Exercise directions ▸
Write every record below out exactly; no images.

Supplied information START

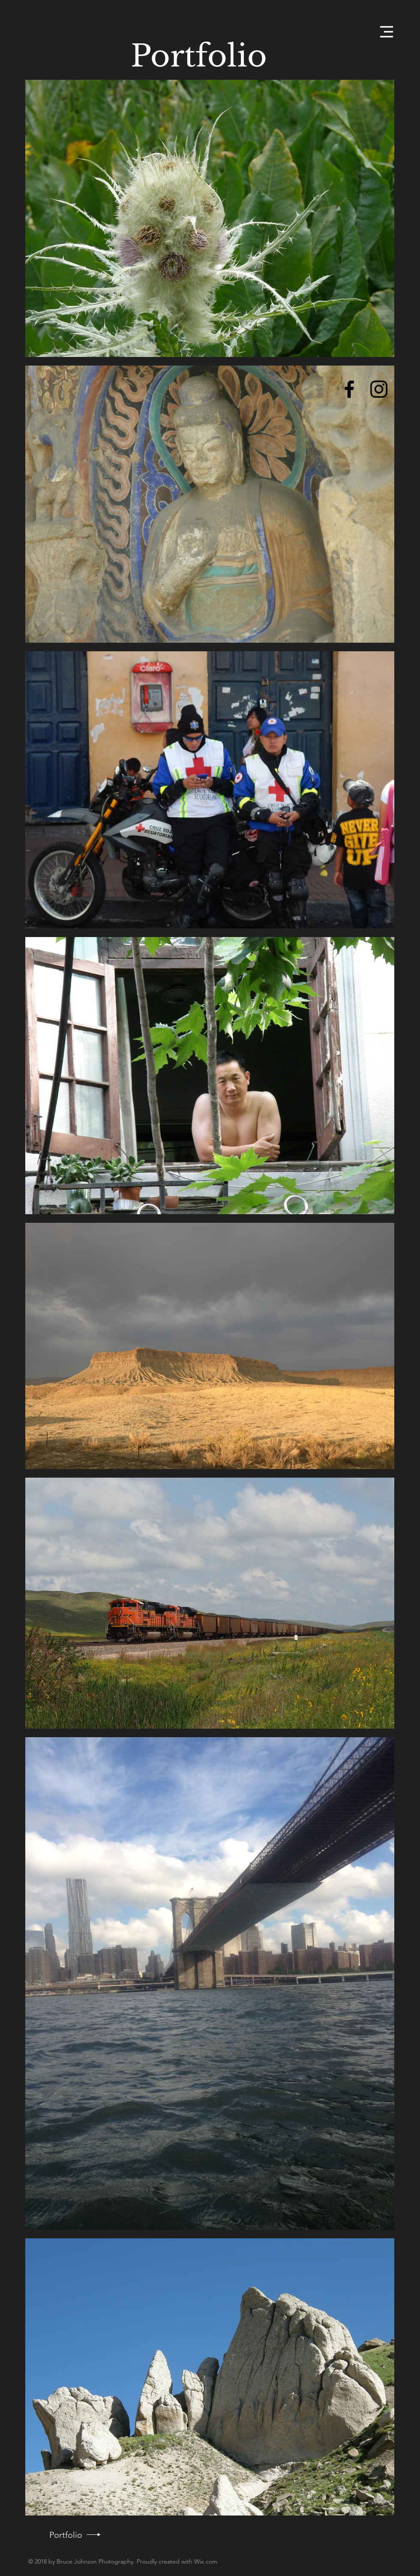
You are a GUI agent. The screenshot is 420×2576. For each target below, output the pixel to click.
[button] (386, 31)
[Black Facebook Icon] (349, 389)
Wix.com (205, 2561)
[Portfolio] (66, 2534)
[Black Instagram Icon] (378, 389)
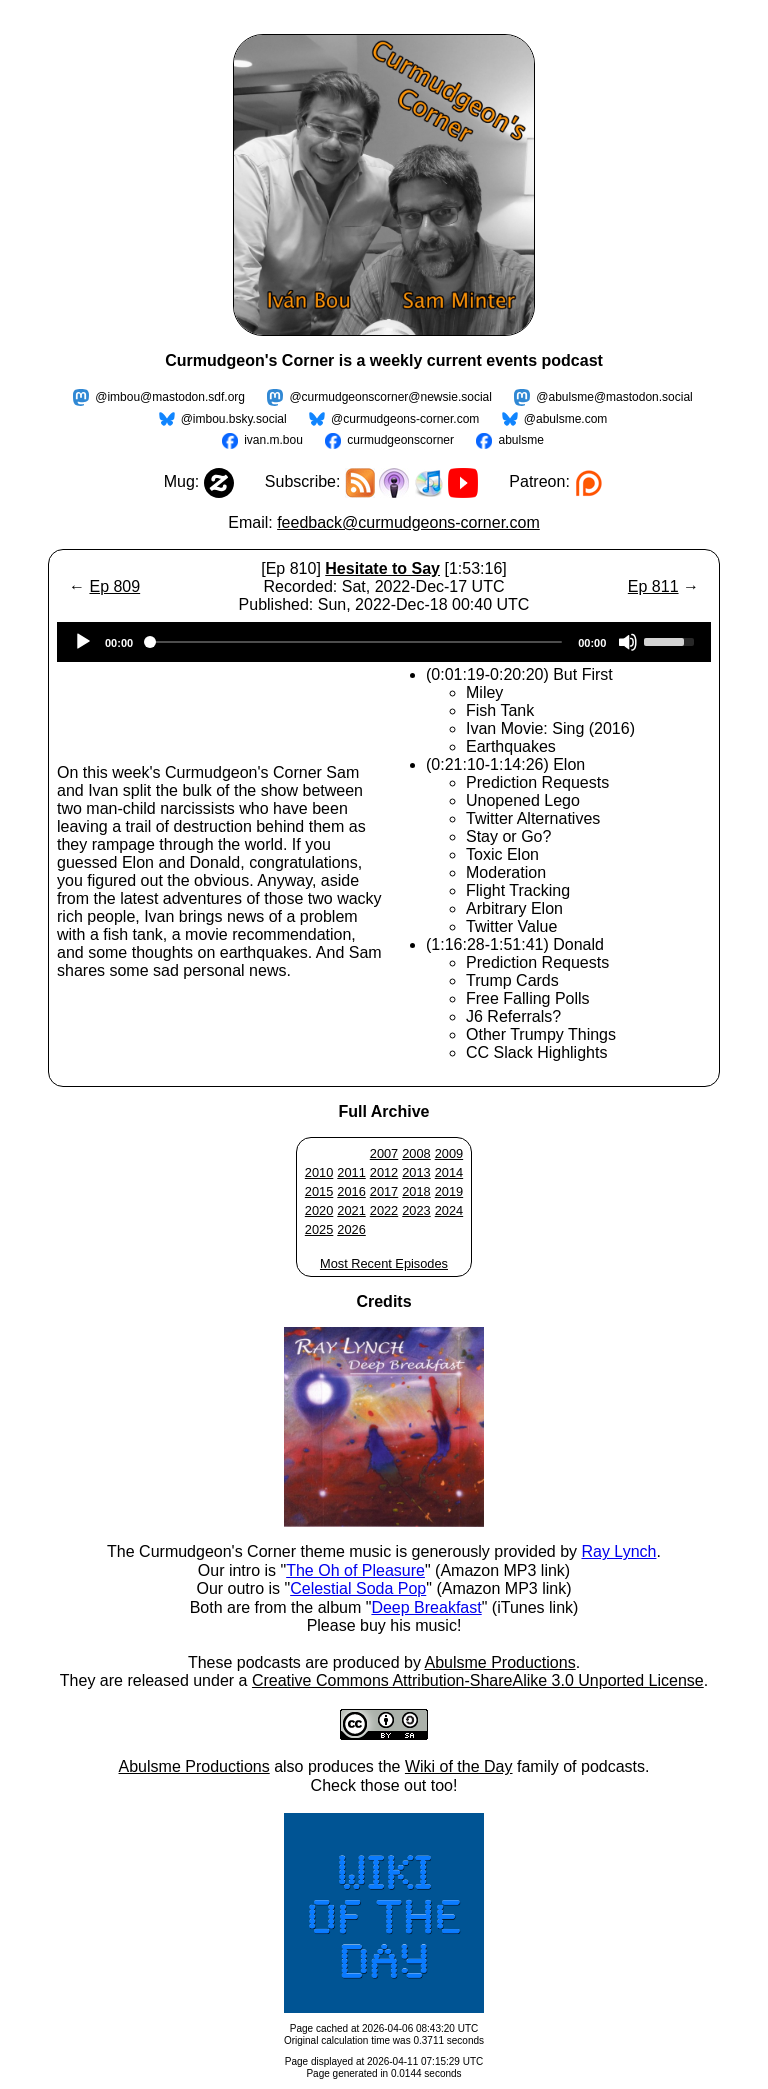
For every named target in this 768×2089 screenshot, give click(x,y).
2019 (449, 1191)
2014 (449, 1172)
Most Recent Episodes (384, 1263)
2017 (384, 1191)
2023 (416, 1210)
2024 (449, 1210)
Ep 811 (653, 586)
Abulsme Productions (499, 1662)
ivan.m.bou (273, 440)
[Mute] (628, 642)
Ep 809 (114, 586)
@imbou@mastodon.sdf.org (170, 397)
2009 (449, 1153)
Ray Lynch (618, 1551)
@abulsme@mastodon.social (614, 397)
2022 (384, 1210)
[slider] (355, 642)
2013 (416, 1172)
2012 (384, 1172)
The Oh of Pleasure (355, 1570)
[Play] (83, 642)
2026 (351, 1229)
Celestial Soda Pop (358, 1588)
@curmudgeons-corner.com (405, 419)
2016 (351, 1191)
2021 (351, 1210)
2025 (319, 1229)
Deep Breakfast (426, 1607)
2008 (416, 1153)
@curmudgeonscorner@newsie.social (390, 397)
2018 (416, 1191)
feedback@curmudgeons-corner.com (408, 522)
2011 (351, 1172)
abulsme (520, 440)
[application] (384, 642)
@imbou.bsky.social (234, 419)
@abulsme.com (566, 419)
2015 (319, 1191)
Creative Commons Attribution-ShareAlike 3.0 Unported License (478, 1680)
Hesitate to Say (382, 568)
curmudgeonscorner (400, 440)
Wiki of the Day (459, 1766)
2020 (319, 1210)
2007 (384, 1153)
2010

Supplied information END

Written solution ▸
You are a GUI agent. The screenshot is 420×2576. For each target below, output the pixel to click.
[button] (386, 31)
[Black Facebook Icon] (349, 389)
Wix.com (205, 2561)
[Portfolio] (66, 2534)
[Black Instagram Icon] (378, 389)
For every named target in this 768×2089 screenshot, give click(x,y).
2019 (449, 1191)
2014 (449, 1172)
Most Recent Episodes (384, 1263)
2017 (384, 1191)
2023 (416, 1210)
2024 (449, 1210)
Ep 811 (653, 586)
Abulsme Productions (499, 1662)
ivan.m.bou (273, 440)
[Mute] (628, 642)
Ep 809 (114, 586)
@imbou@mastodon.sdf.org (170, 397)
2009 (449, 1153)
Ray Lynch (618, 1551)
@abulsme@mastodon.social (614, 397)
2022 (384, 1210)
[slider] (355, 642)
2013 (416, 1172)
2012 (384, 1172)
The Oh of Pleasure (355, 1570)
[Play] (83, 642)
2026 (351, 1229)
Celestial Soda Pop (358, 1588)
@curmudgeons-corner.com (405, 419)
2016 (351, 1191)
2021 (351, 1210)
2025 (319, 1229)
Deep Breakfast (426, 1607)
2008 (416, 1153)
@curmudgeonscorner@newsie.social (390, 397)
2018 (416, 1191)
feedback@curmudgeons-corner.com (408, 522)
2011 (351, 1172)
abulsme (520, 440)
[application] (384, 642)
@imbou.bsky.social (234, 419)
@abulsme.com (566, 419)
2015 (319, 1191)
Creative Commons Attribution-ShareAlike 3.0 Unported License (478, 1680)
Hesitate to Say (382, 568)
curmudgeonscorner (400, 440)
Wiki of the Day (459, 1766)
2020 (319, 1210)
2007 (384, 1153)
2010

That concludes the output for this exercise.